Ni Robespierre, ni personne, n’osa faire objection. On ne pouvait se dissimuler pourtant qu’un tel décret, en rendant la guerre toute révolutionnaire, sociale sous un rapport, la rendait universelle...

Il n’y eut nulle objection, mais seulement une addition, fort raisonnable, proposée par la Gironde. Buzot demanda, obtint, que, dans chaque pays envahi, les nobles, les membres des corporations privilégiées, ne pourraient être élus aux administrations nouvelles, exclusion momentanée du reste, et bornée à la première élection.

... Rewbell et autres Montagnards l’appuyèrent, montrant que, si la Belgique allait mal, c’était justement parce qu’aux premières élections, on avait nommé les nobles et les prêtres, les aristocrates. On avait constitué les loups gardiens des moutons.

Un autre Girondin, Fonfrède, voulait même, (chose remarquable chez un député de Bordeaux) qu’on exclût aussi "les banquiers, les hommes d’argent, tous ennemis de la liberté".

Qu’en pensait la grande assemblée, le peuple ? Il tressaillit tout entier, embrassant d’un coeur immense la suprême nécessité qui lui arrivait d’en haut. Le manifeste nouveau était celui de la croisade pour la délivrance du globe ; il annonçait aux tyrans que la France partait de chez elle pour sauver toute la terre... Quand finirait une telle guerre ? Comment s’arrêterait-elle ? on ne pouvait le deviner.

Mais, si la France tressaillit, croyez bien que le vieux monde tressaillit aussi. Il avait prévu notre audace, mais pas jusque-là. Il aperçut avec terreur qu’elle nous créait d’un mot l’alliance universelle des tribus sans nom, sans nombre, infinies comme la poussière et foulées comme la poussière...

L’Angleterre jeta là l’hypocrisie, qui ne servait plus à rien. Elle arma...

Dumouriez et ses alliés, les banquiers, les prêtres, tombaient tous à la renverse. L’ambitieux général avait reçu coup sur coup des décrets, non des poignards. Avant d’être César, il avait trouvé Brutus.

Avant le décret du 15, il en reçut un du 13, qui défendait aux généraux de passer aucun marché, qui créait près d’eux des commissaires-ordonnateurs, lesquels n’ordonnaient qu’en informant le ministre et le ministre devait rendre compte à la Convention tous les huit jours.

Ainsi, Cambon sut clouer le grand gouvernail de la guerre aux mains de la Convention... Il avait traîné à la barre les hommes de Dumouriez, ces grandes puissances d’argent qui croyaient qu’on achetait tout, au besoin l’impunité.

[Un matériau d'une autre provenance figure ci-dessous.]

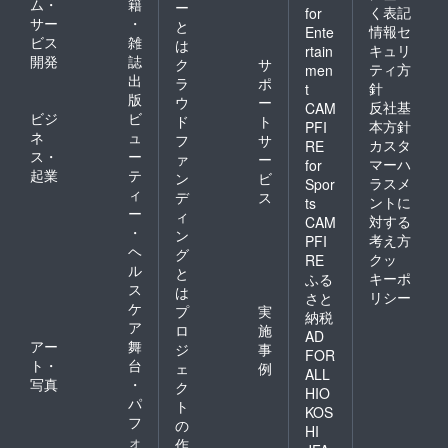
ム・
籍
ー
く表記
for
サー
・
と
情報セ
Ente
ビス
雑
は
キュリ
rtain
開発
誌
ク
サ
ティ方
men
出
ラ
ポ
針
t
版
ウ
ー
反社基
CAM
ビジ
ビ
ド
ト
本方針
PFI
ネ
ュ
フ
サ
カスタ
RE
ス・
ー
ァ
ー
マーハ
for
起業
テ
ン
ビ
ラスメ
Spor
ィ
デ
ス
ントに
ts
ー
ィ
対する
CAM
・
ン
考え方
PFI
ヘ
グ
クッ
RE
ル
と
キーポ
ふる
ス
は
リシー
さと
ケ
プ
実
納税
ア
ロ
施
AD
アー
舞
ジ
事
FOR
ト・
台
ェ
例
ALL
写真
・
ク
HIO
パ
ト
KOS
フ
の
HI
ォ
作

On les éplucha de près. Cambon prétendait qu’un seul, un abbé gascon, avait eu l’industrie de se faire sur les subsistances de l’armée un gain modéré, honnête, de 21000 francs par jour...

Un ordonnateur général fut envoyé pour veiller de près Dumouriez et il fut choisi parmi ces exagérés que Robespierre avait fait attaquer en octobre aux Jacobins. C’était un intime ami des hommes de la Commune et leur futur général, le poète, le militaire Ronsin... Fut-il choisi du consentement de Cambon, je n’en fais nul doute.